Nigeria – Despite mounting security difficulties and a depreciated currency, Nigeria celebrated its 61st Independence Day on Friday in Abuja. President Muhammadu Buhari remarked in a televised address that the prior 18 months had been “some of the most challenging moments in Nigeria’s history since the civil war.”
In recent months, the country has seen an increase in deadly attacks on local communities in remote villages, as well as an increase in kidnapping for ransom, which has continued in a cycle of violence that has defied authorities’ efforts to restore peace, including the deployment of thousands of security operatives.
“We will continue to work on dialogue-based solutions to resolve legitimate issues,” Buhari said. One Abuja resident told The Associated Press that the country had “not been able to make so much progress” because of “chronic corruption,” but that “the new breed of leadership” may have helped the country go forward.
Wike stated that the existence of Nigeria may be the only thing Nigerians should rejoice over, adding, “At 61, Nigeria is in disorder, full of antagonism, divides, hatred, and ethnicity.”
“Despite its enormous resources, Nigeria is still a long way from being a country that can compete favorably with other countries around the globe. We are unable to carry out the necessary actions. At a time when other countries are talking about fair elections, we’re talking about how to rig elections in 2023, as seen by the denial of electronic results transmission,” he said.

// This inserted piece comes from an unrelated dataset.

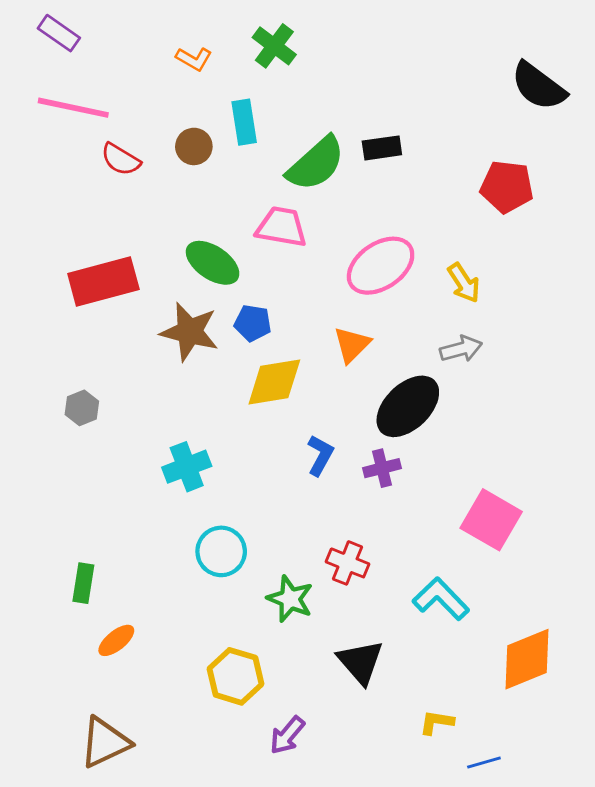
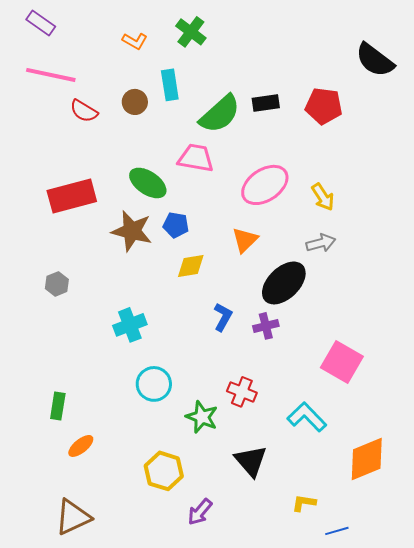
red pentagon: (507, 187) -> (324, 106), moved
yellow diamond: (274, 382) -> (191, 266), size x0.7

Reverend Wisdom Ihunwo, Bishop of the Niger Delta North Diocese, said in the sermon that only fools disdain God and ascribe their success in life to their own efforts and creativity.
Such people, according to Ihunwo, exist in Nigeria because they have corrupt hearts, treat mankind with contempt, delight in committing heinous acts, and divert public cash. He bemoaned the fact that, despite having leadership in the country, shootings, kidnappings, and banditry had persisted uninterrupted to the point where some military commanders had been killed, with no extreme measures taken to restore Nigeria’s stability.